アーチャーは自身の表情さえも武器と使う英雄だ。ハッタリであれ真実であれ、それは敵の精神に干渉する悪辣な罠なのだ。

 

「っ―――――――――――!」

 

 その時、アサシンに寒気が奔る。明鏡止水に至った彼の精神が、その笑いを危険に感じる。

 自分が有利なこの状況で、相手の動き次第で如何とでも斬り殺せるこの状況で、未だ見えぬが襲い掛かるであろう脅威から自身の“死”を感覚した。

 ―――閃光と爆音。

 ドオォン、と言う死の音色の発生源は双剣から。突如として二振りの剣が炸裂する。爆発の前触れは無く、強いて言うのならアーチャーが小声で何かしら言葉を呟いていただけ。

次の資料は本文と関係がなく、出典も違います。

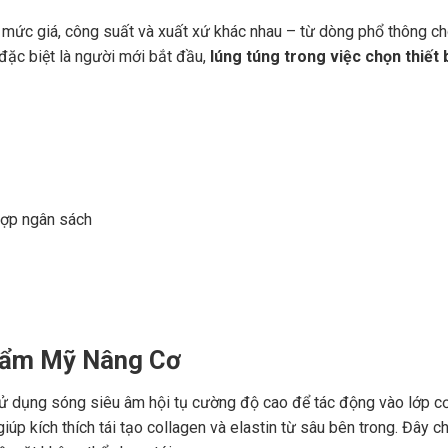
 mức giá, công suất và xuất xứ khác nhau – từ dòng phổ thông c
 đặc biệt là người mới bắt đầu,
lúng túng trong việc chọn thiết 
hợp ngân sách
hẩm Mỹ Nâng Cơ
ử dụng sóng siêu âm hội tụ cường độ cao để tác động vào lớp c
p kích thích tái tạo collagen và elastin từ sâu bên trong. Đây ch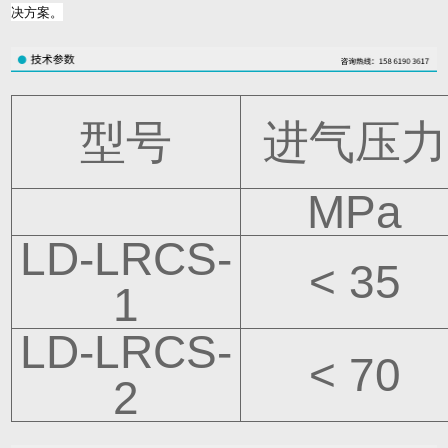
决方案。
型号
进气压力
MPa
LD-LRCS-
< 35
1
LD-LRCS-
< 70
2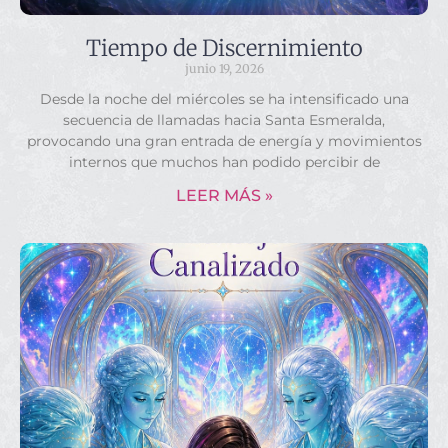
Tiempo de Discernimiento
junio 19, 2026
Desde la noche del miércoles se ha intensificado una
secuencia de llamadas hacia Santa Esmeralda,
provocando una gran entrada de energía y movimientos
internos que muchos han podido percibir de
LEER MÁS »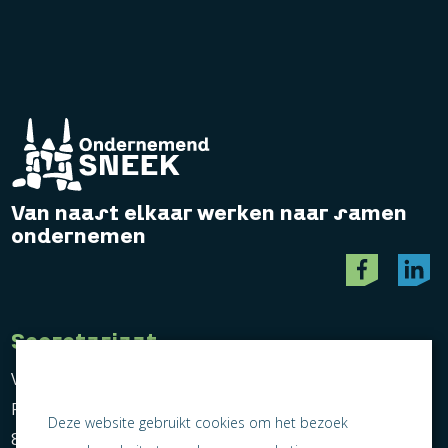
Van naast elkaar werken naar samen
ondernemen
Secretariaat
Vereniging Ondernemend Sneek
Postbus 464
Deze website gebruikt cookies om het bezoek
8600 AL Sneek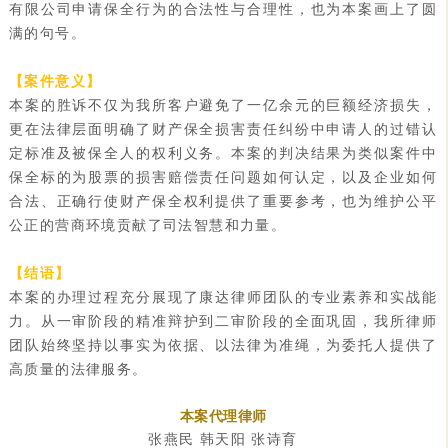
有限公司申请保全行为的合法性与合理性，也为本案画上了圆
满的句号。
【案件意义】
本案的胜诉不仅为我所客户避免了一亿余元的巨额经济损失，
更在法律层面明确了财产保全损害责任纠纷中申请人的过错认
定标准及被保全人的权利义务。本案的判决结果为类似案件中
保全标的为股票的损害赔偿责任问题如何认定，以及企业如何
合法、正确行使财产保全权利提供了重要参考，也为维护公平
公正的营商环境贡献了司法智慧和力量。
【结语】
本案的办理过程充分展现了康达律师团队的专业素养和实战能
力。从一审阶段的精准辩护到二审阶段的全面巩固，我所律师
团队始终坚持以事实为依据、以法律为准绳，为委托人提供了
高质量的法律服务。
本案代理律师
张燕民 韩天阳 张诗育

 爆発して消え飛んだ双剣の主であったアーチャーは、吹っ飛ばされた後にゴロゴロと石造りの地面を転がりながらも生きてた。無傷とは言えない、しかし何処も軽傷である。肉体に強化魔術を施し、剣と化した四肢の強度が熱風の破壊力を上回った。

 

「―――――――ッ!」

 

 無言のまま、彼は煙の向こう側にいるであろう侍に新しく手に出現させた双剣を投げる。

 生きているのか、死んでいるのか、軽傷なのか重傷なのかは分からないが、今の内にトドメを刺すべく致死の一撃を見舞わせる。

 …そして、二つの金属音。アサシンは生きていた。

 ビュンと煙を引き裂いて、群青の侍は現れる。煤で着物は薄汚れているが、アーチャーと同じく重傷は一つも無い。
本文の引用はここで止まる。